Pestivirus is now a growing concern in Australia and moving throughout the states. Pestivirus (also known as BVDV - bovine viral diarrhoea virus) causes abortion, ill thrift in young animals, diarrhoea and respiratory disease. There is a vaccine for this disease and yearly vaccination is recommended. It is transmitted from cow to cow by contact and even though you may not have it in your herd - your neighbour might and it can be passed on when animals gather on the fence line.
BEWARE OF JOHNE'S DISEASE
A serious concern for all cattle breeds - a fatal gastrointestinal disease. Symptoms of disease may not show up for many months to years later. This infection is contagious, which means it can spread from one animal to another. Ennerdale Highland Cattle live in a Johne's protected zone. We rarely introduce new animals to the herd and if we do they are blood tested and quarantined before mixing with our herd to ensure we retain our elite herd health status.
Before purchasing animals we suggest checking with the local authorities to the Johne's status of the area you are buying from. Ask questions Have the cattle been moved in their lifetime? If possible find out about neighbouring cattle movements and status. Cattle owners living in a Johne's area can join a programme and have their herd tested.
Johne's is a serious problem - Be aware - Minimise the risk of infection.

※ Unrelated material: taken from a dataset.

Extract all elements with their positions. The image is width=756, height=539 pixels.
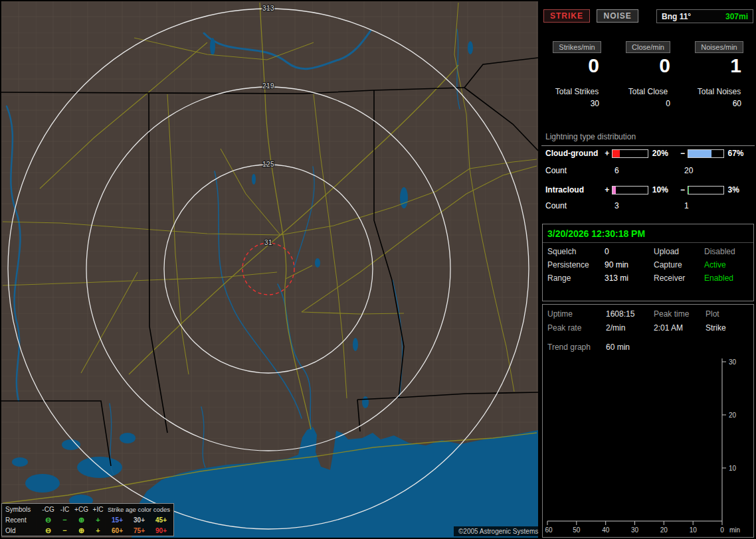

Cattle hooves grow approx. 3/16 of an inch per month and completely regenerate in about 14 months. Highlands are known for longevity compared to other cattle breeds, therefore, attention must be taken with hoof care in older cattle. Many Highland Cattle in Australia present with poor conformation of feet and pasterns. These cattle should be avoided as the problem may last for generations and effect the mobility, longevity and consequently the production of affected cattle over time. The longevity of the highlander means the hooves ( even good hooves ) will get longer with age. If you live on soft ground you may be required to trim the hooves of older cattle every few years. Hoof trimming helps keep the older cows comfortable and producing. If your lucky enough to have some rocky patches in the paddocks - you will find the cattle hooves will break off naturally.